After that my thoughts circled only around my transsexuality and I understood that there was no way around my coming out. Starting with my wife and my children, I opened up to friends and a few good colleagues and was very surprised about the largely positive reactions and support offered, as the stories on the Internet were mostly characterized by personal disasters. This also applied to the professional life, where I was not aware of a single comparable case at my employer RWE, which caused me particular anxiety. So I firmly expected to lose my professional and human reputation as well as to be ostracized and ridiculed in this male-dominated, at that time (as I thought at least) quite conservative company.

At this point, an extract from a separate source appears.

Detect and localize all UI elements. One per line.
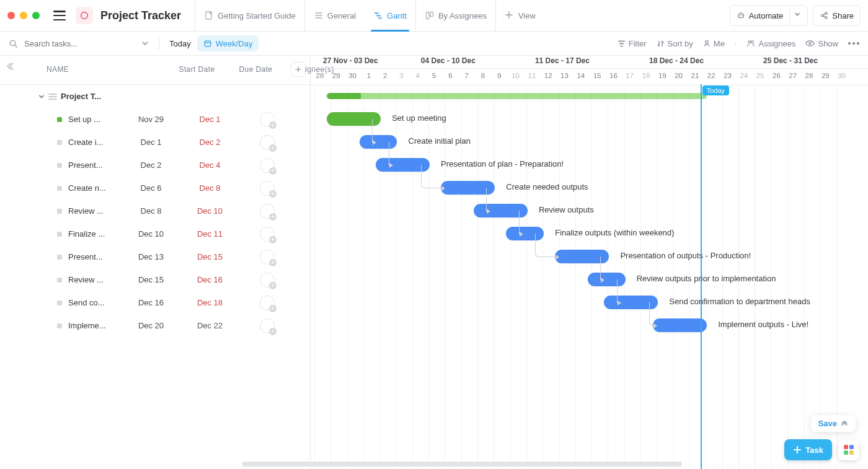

But things turned out quite differently. First of all, I ran into an open door in the Diversity department when I asked them for support for my plans to make the transition to becoming a woman at work. Finally, someone at RWE was openly admitting to being transgender by name and face, I was told, and together we worked out a plan for coming out at work, for which I gained support all the way up to the Executive Board. After personally informing a few colleagues and superiors in advance, with whom I had a special relationship, our board of directors sent an e-mail to its managers during my vacation, who in turn distributed it to their employees.

To my delight, I received warm and supportive messages while still on vacation, so that my worries about the reactions of my colleagues melted away like snow in the sun! Numerous other outing conversations followed with people who were personally important to me and with whom I placed particular value on them understanding my story and accompanying me on my journey! However, it should also be mentioned that I lost some friends who did not want to follow my transformation, but in their place I was able to meet wonderful new people.

It was also hard for my closest family, but we stuck together and walked the sometimes rocky road together.

At RWE, we got in touch with another trans* woman, a gay colleague joined us and we founded the LGBTIQ & Friends Network at RWE, which now has 225 members. In addition to warm friendship, we are now united by the goal of making it easier for other members of the LGBTIQ community to come out at work. To this end, we provide assistance and advice and are in close contact with other companies and LGBT*IQ networks in Germany.

Dear Manuela, Thank you very much for YourStory!